Paul Eastwood

Personal information
- Full name: Paul Eastwood
- Born: 3 December 1965 (age 59) Hull, England

Playing information
- Position: Wing
Club
| Years | Team | Pld | T | G | FG | P |
| 1984–94 | Hull FC | 288 | 117 | 496 | 0 | 1460 |
| 1995–96 | Hull Kingston Rovers | 26 | 14 | 13 | 0 | 82 |
|  | Total | 314 | 131 | 509 | 0 | 1542 |
Representative
| Years | Team | Pld | T | G | FG | P |
| 1990–92 | Great Britain | 13 | 7 | 39 | 0 | 106 |
- Source:

= Paul Eastwood =

GB international rugby league footballer

Paul Eastwood (born 3 December 1965) is an English former rugby league footballer who played as a winger for Hull FC and Hull Kingston Rovers between 1984 and 1996. He was also capped 13 times by Great Britain between 1990 and 1992.

==Background==
Eastwood was born in Kingston upon Hull, East Riding of Yorkshire, England

==Career==
Paul Eastwood was signed by Hull F.C. as a teenager and made his first appearance for them in 1984.

Eastwood played in Hull FC's 24-31 defeat by Castleford in the 1986 Yorkshire Cup Final during the 1986–87 season at Headingley, Leeds on Saturday 11 October 1986.

He set up the second try for Russ Walker as Hull F.C. won the 1991 Premiership final against Widnes at Old Trafford.

Eastwood's Testimonial match at Hull F.C. took place in 1994 at their home ground, The Boulevard. In 10 seasons at Hull, he scored 117 tries and nearly 1,500 points.

Eastwood did not play in the 1994–95 season due to a groin injury, and left Hull the following season to join local rivals Hull Kingston Rovers, where he finished his career. As of 2007, worked as the manager of a plumbing and heating company BSS in Manchester.

==International==
Eastwood won the first of his 18 test and World Cup caps for Great Britain against Papua New Guinea in Goroka during the 1990 Great Britain Lions tour as the Lions suffered a shock 20–18 defeat by the Kumuls. He would score the first of his 7 test tries in the game at the Danny Leahy Oval.

Later that year played in all three Ashes series tests against the touring Australians, scoring 2 tries in the Lions 19–12 win in the opening test at Wembley Stadium. In the second test at Old Trafford he missed two pressure, but relatively simple goals that could have won Britain The Ashes for the first time since 1970, as Australia won a tense game 14–10. After hooking an earlier conversion attempt, when Paul Loughlin scored an intercept try Eastwood, a left foot kicker, asked the St.
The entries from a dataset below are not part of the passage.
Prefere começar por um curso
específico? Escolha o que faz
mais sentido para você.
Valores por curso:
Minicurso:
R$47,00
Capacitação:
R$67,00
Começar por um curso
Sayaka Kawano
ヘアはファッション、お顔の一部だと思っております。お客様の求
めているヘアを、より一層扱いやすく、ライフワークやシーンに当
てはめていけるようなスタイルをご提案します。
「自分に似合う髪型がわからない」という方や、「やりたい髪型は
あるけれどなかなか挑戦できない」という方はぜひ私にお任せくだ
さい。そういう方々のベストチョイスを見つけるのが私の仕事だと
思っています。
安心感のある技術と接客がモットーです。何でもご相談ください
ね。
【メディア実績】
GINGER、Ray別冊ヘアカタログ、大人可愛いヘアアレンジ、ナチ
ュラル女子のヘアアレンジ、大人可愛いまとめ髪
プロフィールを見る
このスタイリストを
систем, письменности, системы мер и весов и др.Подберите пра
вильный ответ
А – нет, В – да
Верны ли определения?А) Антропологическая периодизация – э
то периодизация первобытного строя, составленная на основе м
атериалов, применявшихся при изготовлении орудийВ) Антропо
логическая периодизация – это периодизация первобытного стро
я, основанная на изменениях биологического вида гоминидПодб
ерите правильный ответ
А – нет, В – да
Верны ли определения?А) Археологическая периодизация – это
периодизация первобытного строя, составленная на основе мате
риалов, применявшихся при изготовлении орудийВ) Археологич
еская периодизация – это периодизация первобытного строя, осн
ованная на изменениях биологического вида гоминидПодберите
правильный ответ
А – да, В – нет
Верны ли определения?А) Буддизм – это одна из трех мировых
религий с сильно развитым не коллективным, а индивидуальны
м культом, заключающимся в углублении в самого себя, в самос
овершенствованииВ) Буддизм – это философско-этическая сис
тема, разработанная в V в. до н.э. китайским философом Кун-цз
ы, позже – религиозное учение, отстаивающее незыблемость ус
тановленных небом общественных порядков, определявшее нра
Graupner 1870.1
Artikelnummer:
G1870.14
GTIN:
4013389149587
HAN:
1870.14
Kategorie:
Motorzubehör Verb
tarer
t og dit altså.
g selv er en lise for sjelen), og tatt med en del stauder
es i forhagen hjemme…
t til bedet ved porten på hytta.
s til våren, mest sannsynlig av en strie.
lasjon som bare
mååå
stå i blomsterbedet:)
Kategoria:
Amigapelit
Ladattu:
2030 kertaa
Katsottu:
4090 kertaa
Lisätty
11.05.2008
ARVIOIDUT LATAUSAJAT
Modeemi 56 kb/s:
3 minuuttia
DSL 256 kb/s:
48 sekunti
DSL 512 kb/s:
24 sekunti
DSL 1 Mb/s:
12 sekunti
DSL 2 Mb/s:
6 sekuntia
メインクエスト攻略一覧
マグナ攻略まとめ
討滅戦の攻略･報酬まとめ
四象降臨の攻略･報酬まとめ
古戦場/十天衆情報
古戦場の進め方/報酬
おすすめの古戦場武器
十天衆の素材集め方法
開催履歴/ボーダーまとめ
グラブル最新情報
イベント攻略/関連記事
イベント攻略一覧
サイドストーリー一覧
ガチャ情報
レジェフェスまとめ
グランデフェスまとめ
Helens goal kicking centre if he wanted to take the kick (which was in almost the same spot as his earlier attempt) which suited his right foot kicking. Loughlin however declined and Eastwood ultimately sliced his kick to the left of the posts. Had it gone over it would have given the Lions a 12–10 lead with just 10 minutes remaining. Australia would go on to win the third and deciding test 14–0 at the Elland Road stadium in Leeds.

Eastwood was selected to go on the 1992 Great Britain Lions tour of Australasia, playing in 5 of the 6 test matches on the tour (one against PNG and 2 each against Australia and New Zealand). With 58 points from 3 tries and 23 goals, Eastwood was the leading point scorer on tour. While in Australia, Eastwood came under fan and media criticism for the amount of time he took with his goal kicks. He kicked at around 80% accuracy during his 8 games on tour. He played the last of his 18 tests, kicking 3 goals in Great Britain's 19–16 win over New Zealand at Carlaw Park in Auckland on 19 July 1992.